On Saturday, May 20, 1961, an ice bunker refrigerator car loaded with apples was set out at Quincy, 17 miles West of Ephrata because of a defective journal. On Sunday, May 21, 1961, a telegram was sent to Armstrong, one of the repair crew, to rewheel this car, advising him to call the section foreman at Ephrata for help if necessary. The second repair crew man was unavailable, end Armstrong and the section foreman proceeded to perform the rewheeling.


Claimant is a Carman at Delta, Washington, a point about 163 miles from the point where the car in question was set out.








While there is some dispute in the record, we find that the work involved was Carmen's work.


Claimant contends that the Carrier wrongfully used the section foreman to assist Carman Armstrong in the ewheeling of this car.


Carrier maintains that an emergency existed and an exception to the Rule is properly before us. Carrier further contends that the section foreman was performing work which could properly be assigned to a Carman Helper, and, therefore, there was no Rule violation.


Carman Helpers are a definite classification with a schedule hourly rate of pay, and the latter theory of the Carrier cannot be sustained.

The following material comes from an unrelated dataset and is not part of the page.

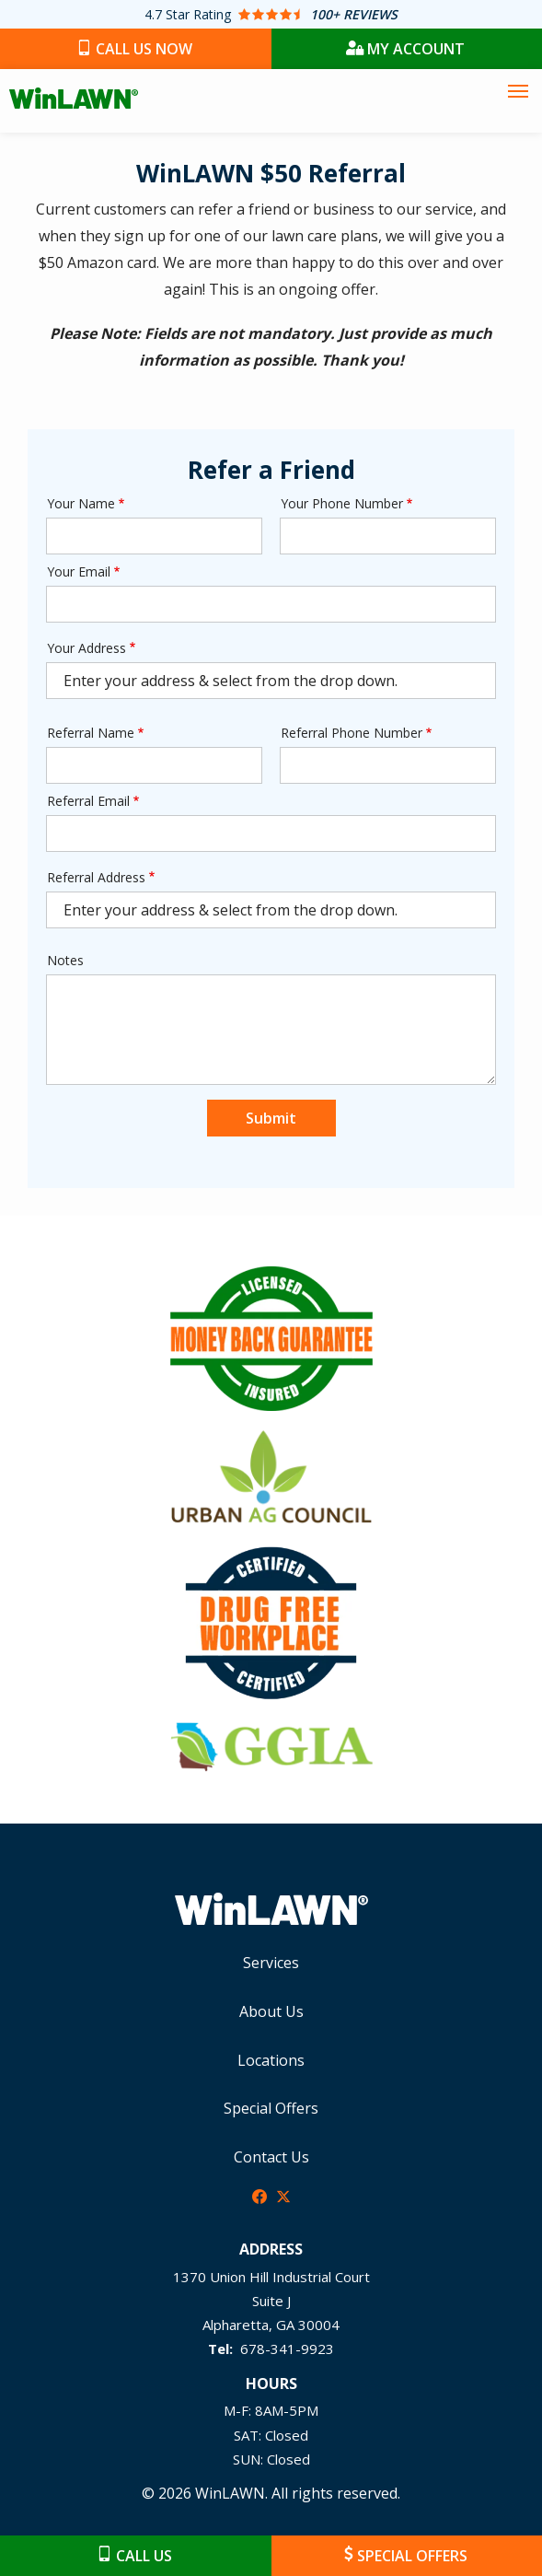 The image size is (542, 2576). Describe the element at coordinates (283, 2195) in the screenshot. I see `[twitter]` at that location.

The emergency situation contended for by Carrier was not such that an agreement violation can be condoned. The car had been set out the day before any action was taken to repair it. On the other hand, we are unable to impute any bad faith on the part of the Carrier in proceeding as it did under the circumstances presented, and consequently we make no monetary award.












Dated at Chicago, Illinois, this 24th day of July 1964.